Итак, настоящим мое первоначальное завещание следует считать недействительным, аннулированным: я воспрещаю использовать какую-либо часть моего тела в научных и медицинских целях, в данном случае я имею в виду, прежде всего, мой мозг, который, бесспорно, больше всего привлек доктора Папандопулоса; под его влиянием я и принял свое первоначальное решение, а теперь, повторяю, оно недействительно: настоящим я завещаю свое тело ПЛАМЕНИ; исполнителем своей воли назначаю Общество кремации Обновление, его попечению вверяю свои земные останки, с тем, что плату за оказанные услуги и расходы на кремацию указанное общество вычтет из сумм от продажи моего недвижимого имущества, то есть, из принадлежащей мне части родительского дома; после кремации мой прах в предназначенной для этого урне следует перенести на Железнодорожный мост, откуда развеять его в водах Дуная; на этой церемонии могут присутствовать только мои близкие, то есть, члены моей семьи, а также представитель Общества кремации.
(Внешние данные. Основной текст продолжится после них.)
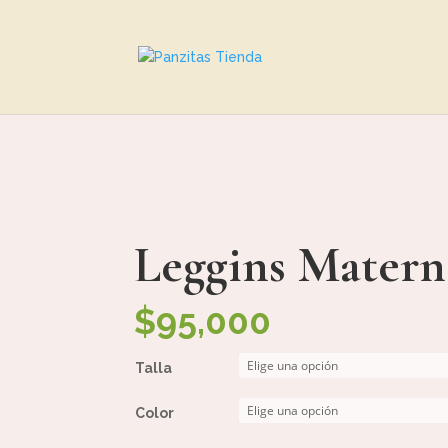
Leggins Mater
$
95,000
Talla
Color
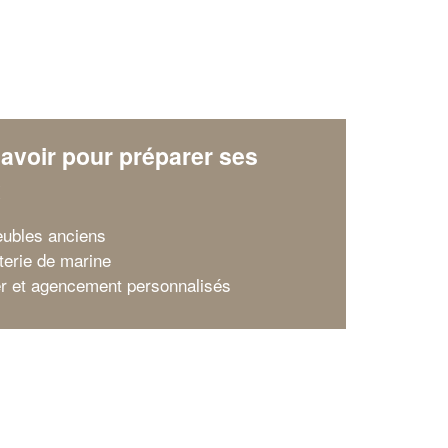
avoir pour préparer ses
x
ubles anciens
terie de marine
er et agencement personnalisés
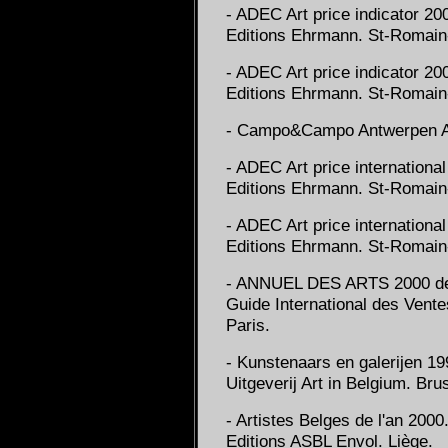
- ADEC Art price indicator 20
Editions Ehrmann. St-Romain-
- ADEC Art price indicator 20
Editions Ehrmann. St-Romain-
- Campo&Campo Antwerpen Apr
- ADEC Art price internatio
Editions Ehrmann. St-Romain-
- ADEC Art price internatio
Editions Ehrmann. St-Romain-
- ANNUEL DES ARTS 2000 de
Guide International des Vent
Paris.
- Kunstenaars en galerijen 1
Uitgeverij Art in Belgium. Bru
- Artistes Belges de l'an 200
Editions ASBL Envol. Liège.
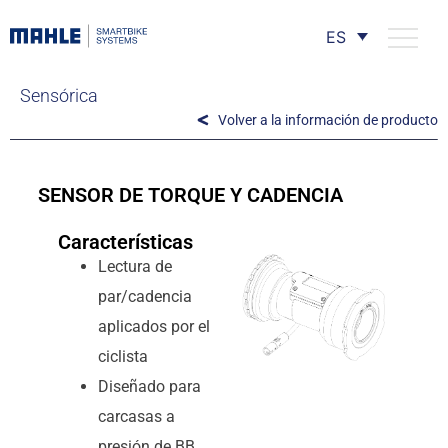
ES
Sensórica
Volver a la información de producto
SENSOR DE TORQUE Y CADENCIA
Características
Lectura de
par/cadencia
aplicados por el
ciclista
Diseñado para
carcasas a
presión de BB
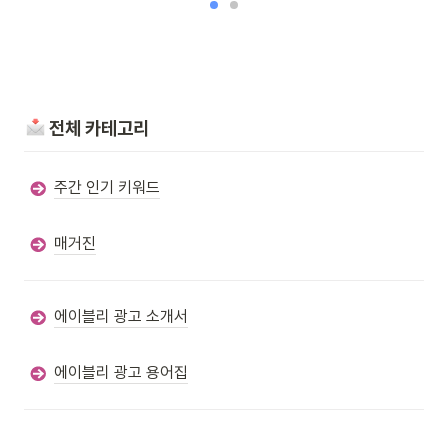
 전체 카테고리
주간 인기 키워드
매거진
에이블리 광고 소개서
에이블리 광고 용어집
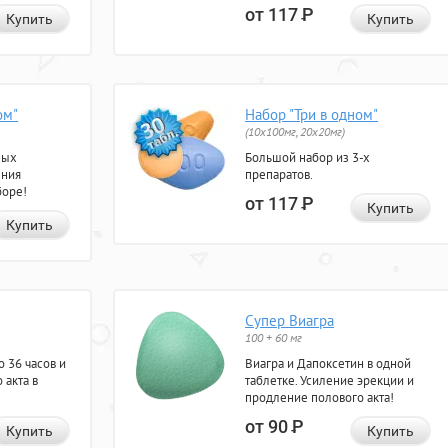
от 117
Р
Купить
Купить
ом"
Набор "Три в одном"
(10x100мг, 20x20мг)
ных
Большой набор из 3-х
ения
препаратов.
боре!
от 117
Р
Купить
Купить
Супер Виагра
100 + 60 мг
 36 часов и
Виагра и Дапоксетин в одной
 акта в
таблетке. Усиление эрекции и
продление полового акта!
от 90
Р
Купить
Купить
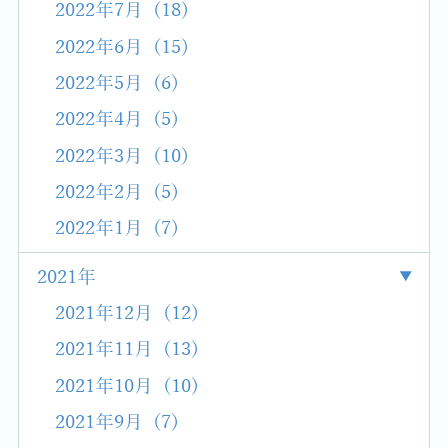
2022年7月 (18)
2022年6月 (15)
2022年5月 (6)
2022年4月 (5)
2022年3月 (10)
2022年2月 (5)
2022年1月 (7)
2021年
2021年12月 (12)
2021年11月 (13)
2021年10月 (10)
2021年9月 (7)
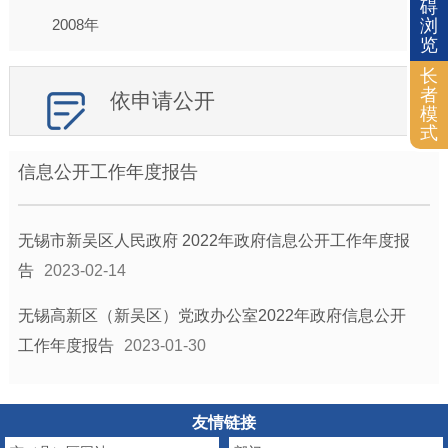
碍
2008年
浏
览
长
者
依申请公开
模
式
信息公开工作年度报告
无锡市新吴区人民政府 2022年政府信息公开工作年度报
告
2023-02-14
无锡高新区（新吴区）党政办公室2022年政府信息公开
工作年度报告
2023-01-30
友情链接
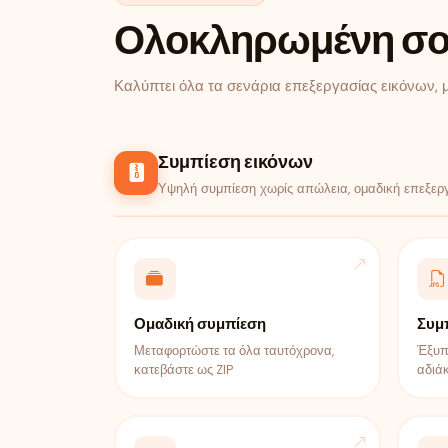
Ολοκληρωμένη σου
Καλύπτει όλα τα σενάρια επεξεργασίας εικόνων, 
Συμπίεση εικόνων
Υψηλή συμπίεση χωρίς απώλεια, ομαδική επεξεργ
Ομαδική συμπίεση
Συμ
Μεταφορτώστε τα όλα ταυτόχρονα,
Έξυπ
κατεβάστε ως ZIP
αδιά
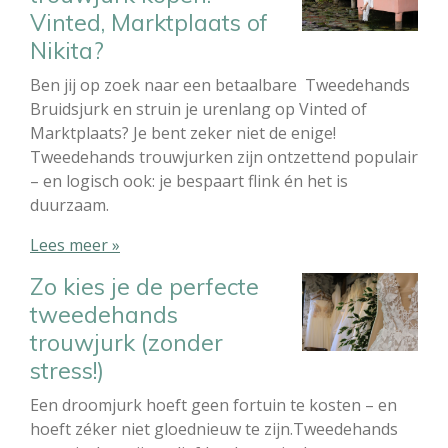
Vinted, Marktplaats of
Nikita?
Ben jij op zoek naar een betaalbare Tweedehands
Bruidsjurk en struin je urenlang op Vinted of
Marktplaats? Je bent zeker niet de enige!
Tweedehands trouwjurken zijn ontzettend populair
– en logisch ook: je bespaart flink én het is
duurzaam.
Lees meer »
Zo kies je de perfecte
tweedehands
trouwjurk (zonder
stress!)
Een droomjurk hoeft geen fortuin te kosten – en
hoeft zéker niet gloednieuw te zijn.Tweedehands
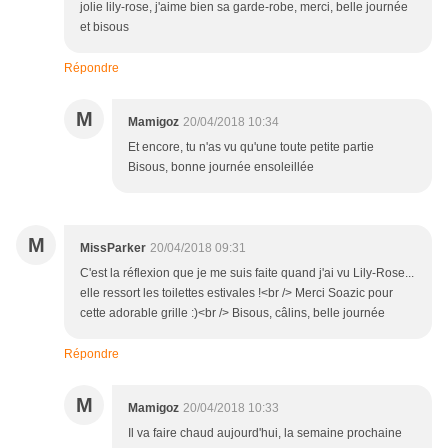
jolie lily-rose, j'aime bien sa garde-robe, merci, belle journée
et bisous
Répondre
M
Mamigoz
20/04/2018 10:34
Et encore, tu n'as vu qu'une toute petite partie
Bisous, bonne journée ensoleillée
M
MissParker
20/04/2018 09:31
C'est la réflexion que je me suis faite quand j'ai vu Lily-Rose...
elle ressort les toilettes estivales !<br /> Merci Soazic pour
cette adorable grille :)<br /> Bisous, câlins, belle journée
Répondre
M
Mamigoz
20/04/2018 10:33
Il va faire chaud aujourd'hui, la semaine prochaine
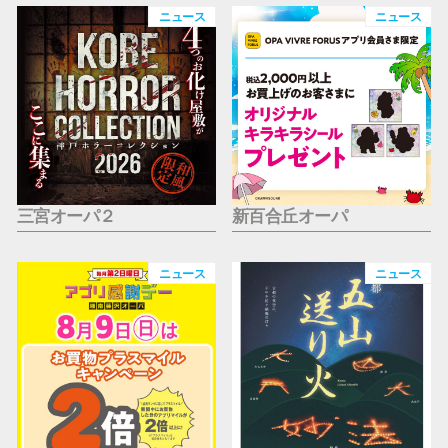
仙台フォ
ニュース
ニュース
三宮オーパ２
新百合丘オーパ
ニュース
ニュース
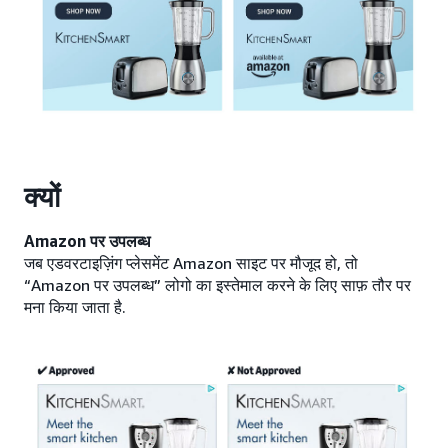
क्यों
Amazon पर उपलब्ध
जब एडवरटाइज़िंग प्लेसमेंट Amazon साइट पर मौजूद हो, तो
“Amazon पर उपलब्ध” लोगो का इस्तेमाल करने के लिए साफ़ तौर पर
मना किया जाता है.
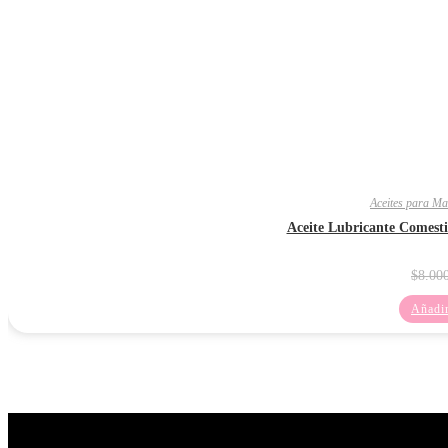
Aceites para Ma
Aceite Lubricante Comesti
$
8.00
Añadir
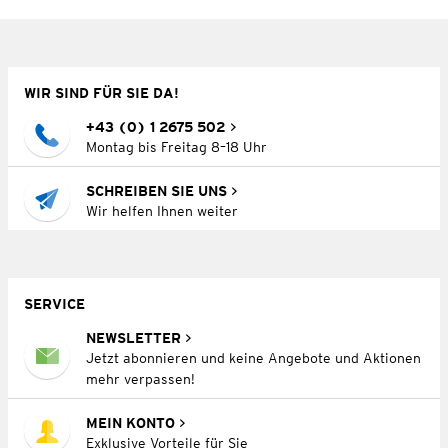
WIR SIND FÜR SIE DA!
+43 (0) 1 2675 502
Montag bis Freitag 8–18 Uhr
SCHREIBEN SIE UNS
Wir helfen Ihnen weiter
SERVICE
NEWSLETTER
Jetzt abonnieren und keine Angebote und Aktionen
mehr verpassen!
MEIN KONTO
Exklusive Vorteile für Sie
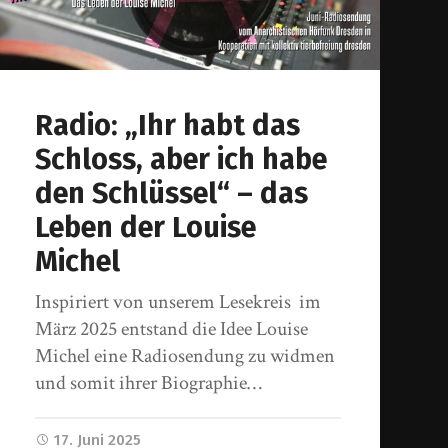
Radio: „Ihr habt das
Schloss, aber ich habe
den Schlüssel“ – das
Leben der Louise
Michel
Inspiriert von unserem Lesekreis im
März 2025 entstand die Idee Louise
Michel eine Radiosendung zu widmen
und somit ihrer Biographie…
17. Juni 2025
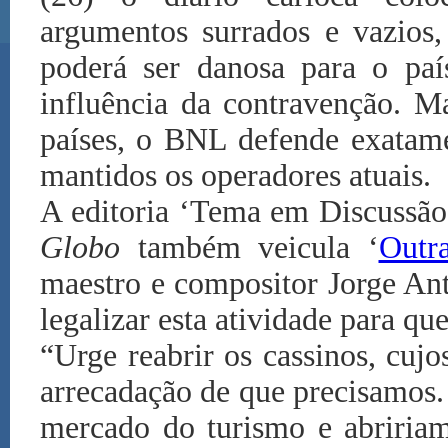
argumentos surrados e vazios,
poderá ser danosa para o paí
influência da contravenção. M
países, o BNL defende exatam
mantidos os operadores atuais.
A editoria ‘Tema em Discussão
Globo
também veicula ‘
Outr
maestro e compositor Jorge An
legalizar esta atividade para q
“Urge reabrir os cassinos, cuj
arrecadação de que precisamos.
mercado do turismo e abririam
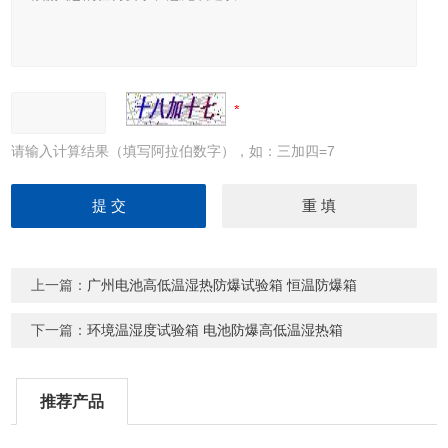
请输入计算结果（填写阿拉伯数字），如：三加四=7
上一篇：
广州电池高低温湿热防爆试验箱 恒温防爆箱
下一篇：
环境温湿度试验箱 电池防爆高低温湿热箱
推荐产品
Вместо отпевания и любого другого религиозного обряда, специально нанятое лицо должно читать отрывки из Псалмов Давида; прежде всего, 44-й, 49-й, 54-й, а также 114-й и 117-й, на любом из следующих языков: древнееврейском, латинском, немецком, венгерском, сербском, итальянском, румынском, украинском, армянском, чешском, словацком, болгарском, словенском, португальском, голландском, испанском, идише; указанное лицо не должно быть ни раввином, ни певчим, ни монахом или любого иного духовного звания, а также я не позволяю, чтобы благолепие момента, когда прах соединяется с прахом, опошлил своим блеянием какой-нибудь актер или певец; лучше всего было бы для этого случая найти какого-нибудь пройдоху, какого-нибудь Luftmensch’а, что болтаются у Дуная, найти в тот момент, когда процессия приблизится к мосту, и доверить ему мою последнюю волю; не важно, будет ли указанное лицо в тот момент трезво или в подпитии, важно, чтобы оно умело читать — здесь наступает предел моему великодушию; после чтения псалмов и развеивания моего праха над Дунаем урну-амфору следует разбить на мелкие кусочки и также бросить с моста в воду, как разбитый стакан.